The mammography plus MRI strategy of the model differs from the mammography alone strategy in four key ways: the cost of MRI screening, increased screening sensitivity, a more favourable stage distribution among MRI-detected cancers, and more false positive screens due to decreased screening specificity. The cost-effectiveness of MRI screening is highly dependent on the cost of an MRI scan, as indicated in one-way sensitivity analysis. In situations where MRI scans are costlier than at the BCCA, MRI screening for breast cancer may not be a cost-effective option. However, these results also suggest that improvements in technical efficiency leading to reductions in the per-scan cost of MRI may reduce the cost-effectiveness of MRI screening to more acceptable levels.
The time horizon of this model, as with any model of preventive or screening techniques, also has an impact on the findings. The costs of MRI screening accrue from the beginning of model, while the benefits arising from MRI screening, such as lower treatment costs for cancers detected at an earlier stage, appear much later in the model, particularly as the cohort ages and cancer incidence rises. Consequently, the model is very sensitive to discounting assumptions for cost and QALYs.

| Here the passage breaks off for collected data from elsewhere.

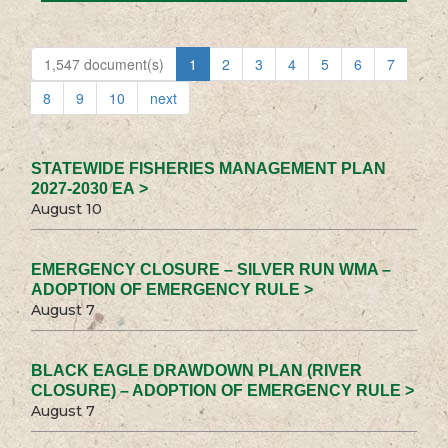
1,547 document(s)
1
2
3
4
5
6
7
8
9
10
next
STATEWIDE FISHERIES MANAGEMENT PLAN
2027-2030 EA >
August 10
EMERGENCY CLOSURE – SILVER RUN WMA –
ADOPTION OF EMERGENCY RULE >
August 7
BLACK EAGLE DRAWDOWN PLAN (RIVER
CLOSURE) – ADOPTION OF EMERGENCY RULE >
August 7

The ICER calculated in this study is higher than previously published cost-effectiveness estimates from the UK, but lower than those from the US [20–22, 24]. In the UK study by Norman et al., women were screened for only 10 years, beginning at age 30 or 40 years, giving ICERS of approximately CAD$17,600 and $30,600 per QALY . By contrast, our model includes MRI screening from age 25 to 65 years. In the US studies, the cost of MRI was much higher than in this study, around USD$1000 for a bilateral screen, which is a potential reason why the reported ICERs are also higher. Moore et al. found in their sensitivity analysis that reducing the cost of MRI to below USD$315 resulted in an ICER of under USD$50,000/QALY, down from the base-case ICER of nearly USD$180,000/QALY, which is more consistent with the findings of this study . Both Moore’s model and this study highlight the fact that MRI screening for breast cancer may be cost effective, when the cost of MRI scans is low.

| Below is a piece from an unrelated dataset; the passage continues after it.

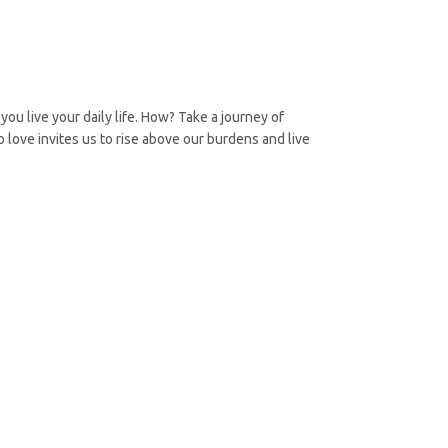
you live your daily life. How? Take a journey of
 love invites us to rise above our burdens and live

A limitation of this model is that it represents an idealized screening program, with all women entering at age 25 and participating until age 65 or until they develop cancer. The MRI screening program operated by the BCCA has a dynamic population. Women join the program at various ages when they are deemed to be eligible, and leave after undergoing prophylactic surgery, after developing cancer, or for other reasons. The timing of screening also varies: women who must travel to Vancouver for screening often have both MRI and mammography done concurrently, and the interval between MRI screens may exceed 12 months. Consequently, the cost-effectiveness of the screening program, if it were to be measured using real-world, comparative effectiveness program data, may be different. Although our goal was to use as much local data as possible, the challenge of acquiring comparative effectiveness data to inform the model was a further limitation of this study. We had insufficient sample size and follow-up to fully evaluate the effectiveness of the BCCA’s MRI screening program. We instead relied on the literature for screening effectiveness data. A further limitation of the model is that we were unable to include the risk of overdiagnosis from additional screening with MRI. Estimates of overdiagnosis attributable to mammography screening vary widely, from under 10% to as high as 50% [43–46]; however, overdiagnosis from MRI screening has not been assessed, nor has the rate of overdiagnosis in the BRCA1/2 population.

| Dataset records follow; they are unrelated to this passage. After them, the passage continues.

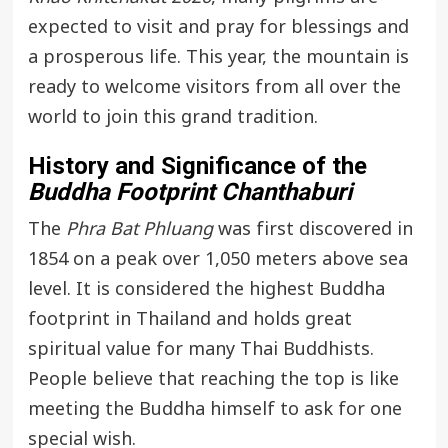
expected to visit and pray for blessings and
a prosperous life. This year, the mountain is
ready to welcome visitors from all over the
world to join this grand tradition.
History and Significance of the
Buddha Footprint Chanthaburi
The
Phra Bat Phluang
was first discovered in
1854 on a peak over 1,050 meters above sea
level. It is considered the highest Buddha
footprint in Thailand and holds great
spiritual value for many Thai Buddhists.
People believe that reaching the top is like
meeting the Buddha himself to ask for one
special wish.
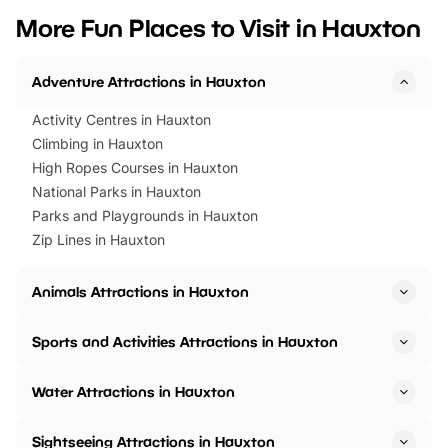
we’ve rounded up brilliant summer
at a glance Location
More Fun Places to Visit in Hauxton
events to…
BeWILDerwood is locat
Horning Road,…
Adventure Attractions in Hauxton
Activity Centres in Hauxton
Climbing in Hauxton
High Ropes Courses in Hauxton
National Parks in Hauxton
Parks and Playgrounds in Hauxton
Zip Lines in Hauxton
Animals Attractions in Hauxton
Sports and Activities Attractions in Hauxton
Water Attractions in Hauxton
Sightseeing Attractions in Hauxton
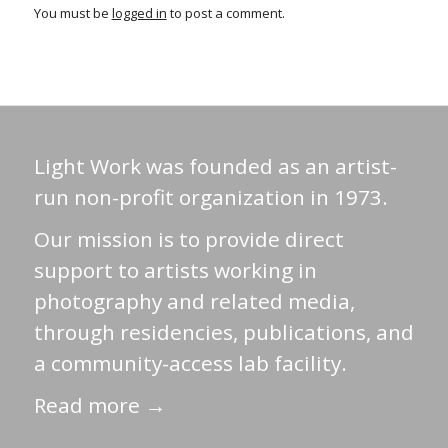
You must be
logged in
to post a comment.
Light Work was founded as an artist-
run non-profit organization in 1973.
Our mission is to provide direct
support to artists working in
photography and related media,
through residencies, publications, and
a community-access lab facility.
Read more →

The model that we constructed to assess the cost-effectiveness of MRI screening lays the foundation to potentially address other questions related to breast cancer screening. For example, as more data become available the model could be adapted to find the optimal start time and duration of MRI screening from a cost-effectiveness perspective, or to investigate the relationship between lifetime breast cancer risk and cost-effectiveness of MRI screening, exploring the feasibility of expanding MRI screening to other high-risk groups.